Canine TPLO Post-Op: Coco’s Diary


Obtaining and carefully following post-surgery instructions from your veterinarian/surgeon is essential for a positive outcome.

Make sure you ask for a detailed, day-by-day recovery plan. You’d be surprised how often surgeons allow dog parents to go home without them.

You can see an example of a cruciate ligament (ACL/CCL surgery post-op care plan looks like here. There are some differences in the post-op instructions with different surgeries, but the example outlines the basics.

Further reading: Canine Post-op Recovery: Don’t Forget the Physical Therapy

Canine TPLO Post-Op: Coco's Diary

Coco’s story

It finally happened. Coco, my 6-yr old part boxer/bull terrier, tore his cruciate ligament on his left knee chasing squirrels in the backyard. The ACL injury, I believed, was also prompted by the wear and tear of his knees from his obsessive running and diving into a pond daily. He would do that for a whole hour non-stop, run along the bank and dive into the water, swim 2-3 lapses, run around and dive in again.

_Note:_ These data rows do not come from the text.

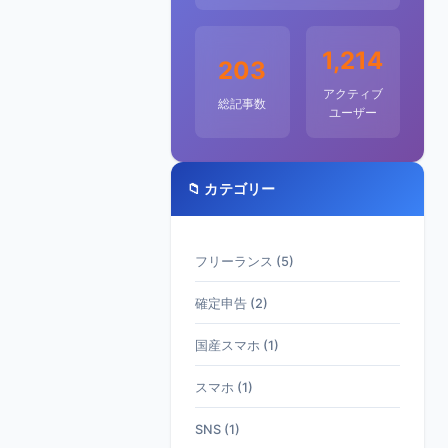
1,214
203
アクティブ
総記事数
ユーザー
📁 カテゴリー
フリーランス (5)
確定申告 (2)
国産スマホ (1)
スマホ (1)
SNS (1)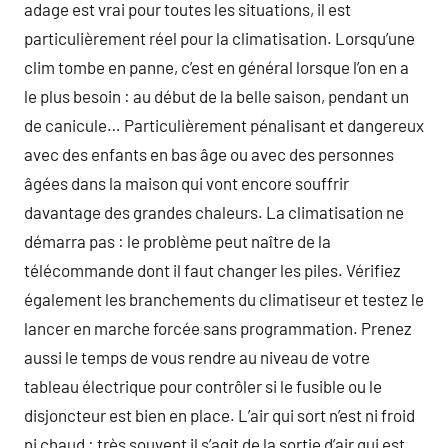
adage est vrai pour toutes les situations, il est
particulièrement réel pour la climatisation. Lorsqu’une
clim tombe en panne, c’est en général lorsque l’on en a
le plus besoin : au début de la belle saison, pendant un
de canicule… Particulièrement pénalisant et dangereux
avec des enfants en bas âge ou avec des personnes
âgées dans la maison qui vont encore souffrir
davantage des grandes chaleurs. La climatisation ne
démarra pas : le problème peut naître de la
télécommande dont il faut changer les piles. Vérifiez
également les branchements du climatiseur et testez le
lancer en marche forcée sans programmation. Prenez
aussi le temps de vous rendre au niveau de votre
tableau électrique pour contrôler si le fusible ou le
disjoncteur est bien en place. L’air qui sort n’est ni froid
ni chaud : très souvent il s’agit de la sortie d’air qui est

Surgery was inevitable. So why wait? He was seen by the family vet immediately, who helped schedule a consult with a surgeon that same week. The earlier your dog has the surgery, the sooner the recovery can start! It is going to be a long road to recovery.

Surgery day

Coco was young and in great shape. The surgery, though invasive, went very well. He was awake shortly after, and they told me that he was standing and walking around in the afternoon. I was able to bring him home the next day, alert but dazed by the medications. Coco was sent home with Rimadyl and Tramadol for pain and, of course, antibiotics.

Editor’s note

NSAIDs, such are Rimadyl, are often prescribed for injuries or post-op recovery. While many dogs benefit from these drugs, they can have serious side effects. Therefore, I advise caution and monitoring your dog closely for any suspicious signs, particularly any changes in drinking and eating habits. When in doubt, discussing alternatives with your surgeon might be a good idea.

Days 1 to 14

The cone of shame
Canine TPLO Post-Op: Coco's Diary

Coco was not too happy with the lampshade that he had to wear. He was offered food in the hospital but refused, so he needed to eat at home. And eat he did! He just didn’t like hospital food.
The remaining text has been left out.